Furthermore, the geometric effects of the truncated pyramid resonators are also investigated in Figure 9. The influence of the pyramid height (h) on the absorption performance is shown in Figure 9a. The ideal value of h is around 140 nm to achieve the highest absorption efficiency over the broad bandwidth as in the marked range. The absorption efficiency decreases significantly with the decrease or increase in h due to the relevant lossy cavity. As depicted in Figure 9b, the ratio of the pyramid (i.e., W_i/W_o) is a function of the lower face (W_o) of the pyramid.
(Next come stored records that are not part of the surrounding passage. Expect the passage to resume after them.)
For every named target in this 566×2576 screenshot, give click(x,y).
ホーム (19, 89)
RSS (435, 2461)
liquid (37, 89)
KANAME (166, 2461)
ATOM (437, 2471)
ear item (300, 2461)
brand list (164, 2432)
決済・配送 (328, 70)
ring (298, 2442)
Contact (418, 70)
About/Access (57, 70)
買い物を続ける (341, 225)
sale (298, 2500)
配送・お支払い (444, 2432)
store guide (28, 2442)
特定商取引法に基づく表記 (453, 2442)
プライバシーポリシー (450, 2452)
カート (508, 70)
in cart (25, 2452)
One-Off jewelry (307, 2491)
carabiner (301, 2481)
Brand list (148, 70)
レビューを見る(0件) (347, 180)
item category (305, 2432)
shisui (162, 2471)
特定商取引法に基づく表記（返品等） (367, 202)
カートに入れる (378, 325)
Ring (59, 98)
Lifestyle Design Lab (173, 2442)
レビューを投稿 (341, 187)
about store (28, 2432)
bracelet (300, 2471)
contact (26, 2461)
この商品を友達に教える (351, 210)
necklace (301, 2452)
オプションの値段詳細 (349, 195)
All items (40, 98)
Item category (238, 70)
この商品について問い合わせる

The effect of the upper face (W_i) and the lower face (W_o) of the pyramid is evaluated through the ratio W_i/W_o. Accordingly, the values of the ratio W_i/W_o to obtain an ideal average absorption as in the marked range are around 0.5 (i.e., W_i equal to 70 nm) and 140 nm, respectively. The change in W_i/W_o results in the change in the filling factor of the structure, which is related to the SPP resonances affecting the absorption performance.
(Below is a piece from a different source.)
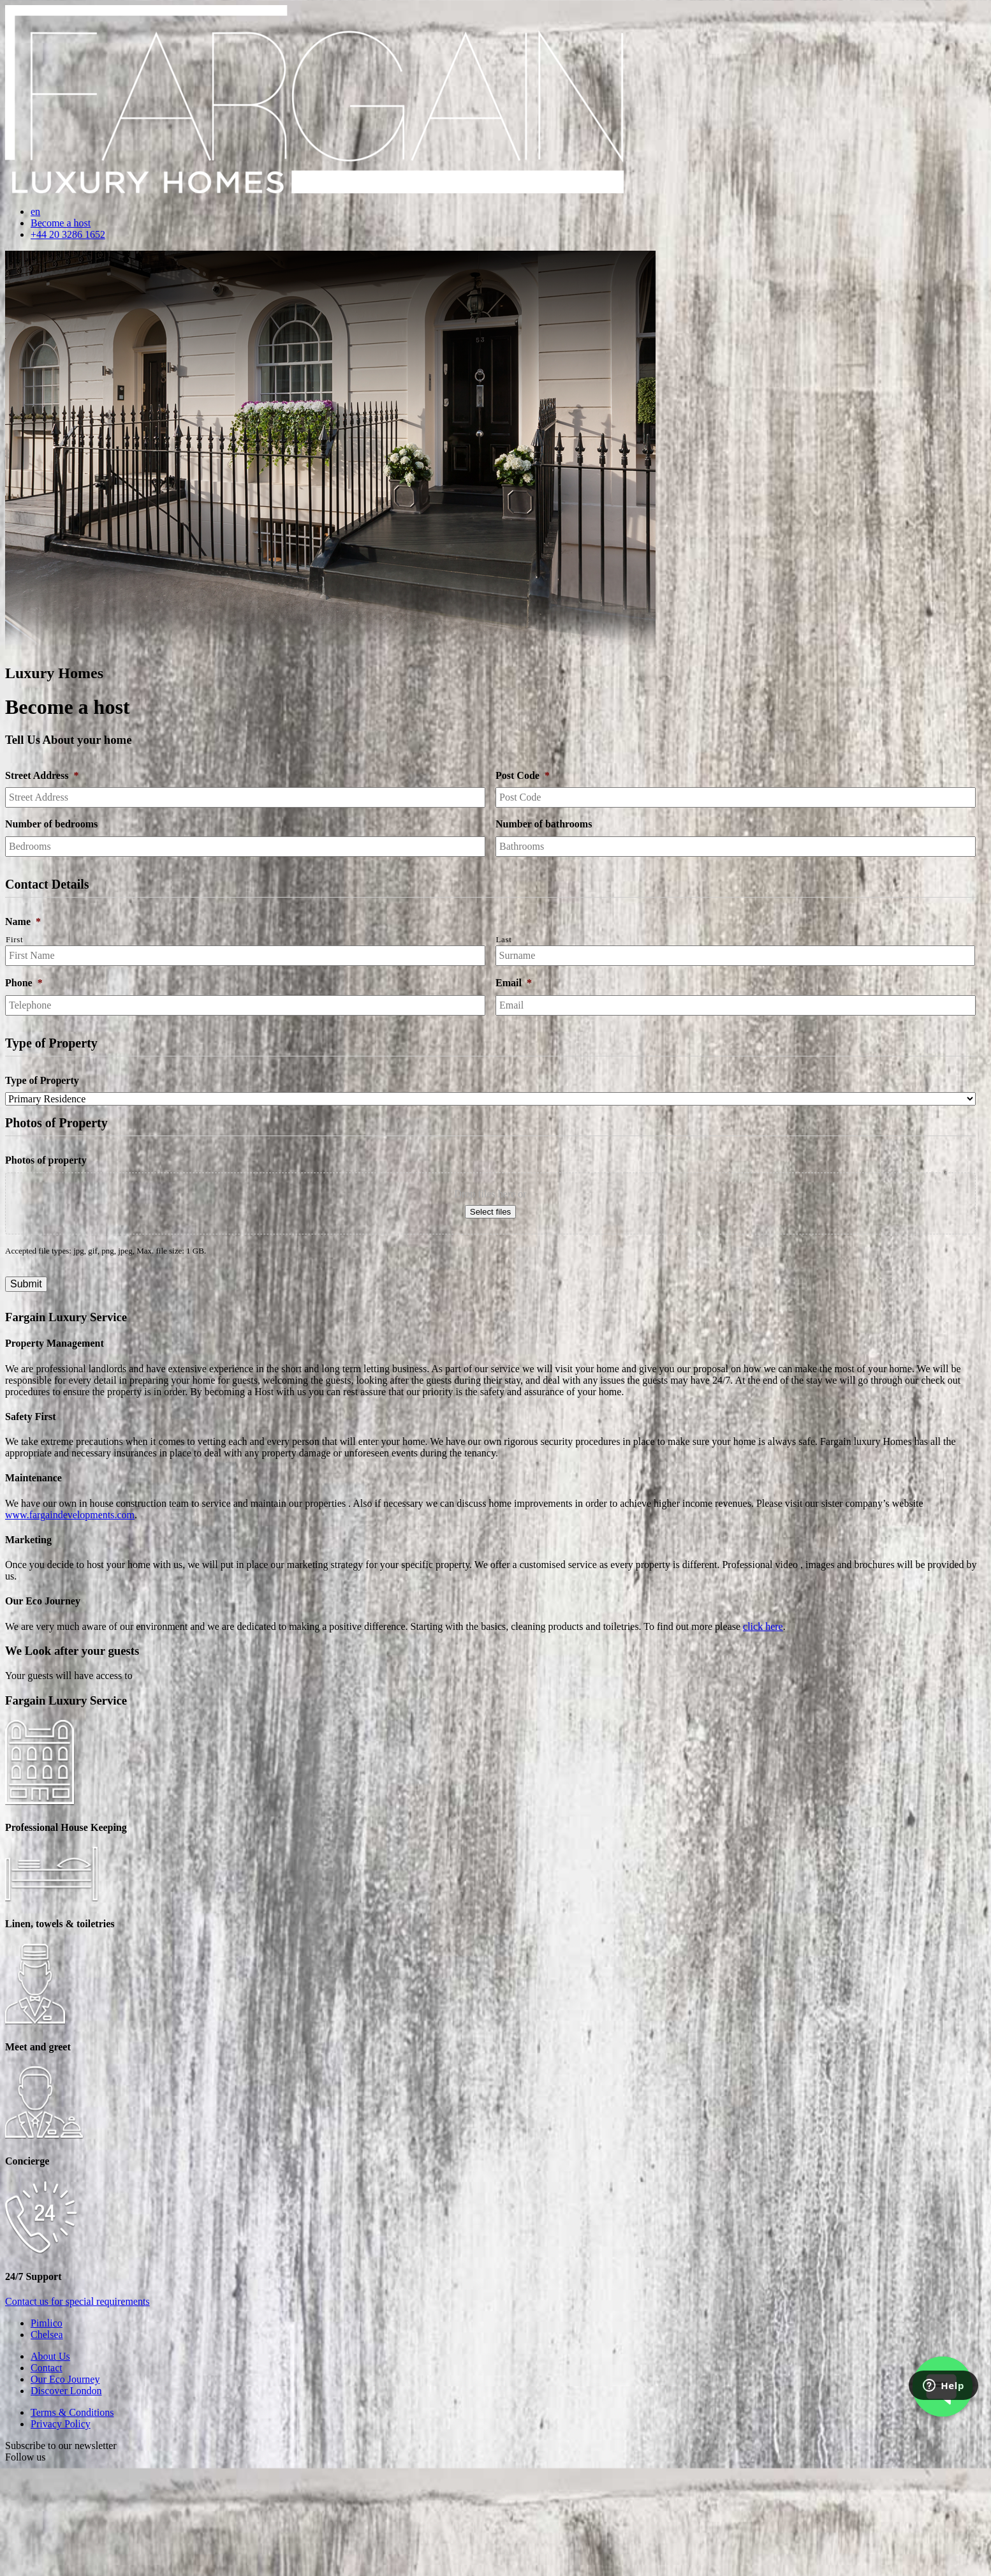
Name (23, 921)
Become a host (61, 223)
In addition, the absorption efficiency of pillars replacing the pyramid in the system is shown in a broadband spectrum (Figure S1 from Supporting Information).

4. Conclusions

In summary, we have designed a truncated-pyramid MA structure in the visible and infrared regions based on a periodically patterned metal–dielectric–metal structure. The absorber exhibits a near-perfect absorption with a magnitude of absorption of 98% over a broadband of 674 nm from 417 to 1091 nm, while a 232 nm bandwidth (from 822 to 1054 nm) with >99% absorption is also obtained at around 954 nm. The strong coupling of plasmonic resonances between metals enables the enhanced absorption bandwidth. The absorption levels maintain 98% at angles up to 40° for the TE-mode and 20° for the TM-mode. In addition, the structure can achieve broadband polarization-independent absorption, which is expected to be applied in many practical applications i.e., detection, imaging, sensing, and defense applications. In addition, the MA structure is a potential candidate for light-harvesting applications in the visible and infrared ranges both in terms of extreme magnitude and broadband.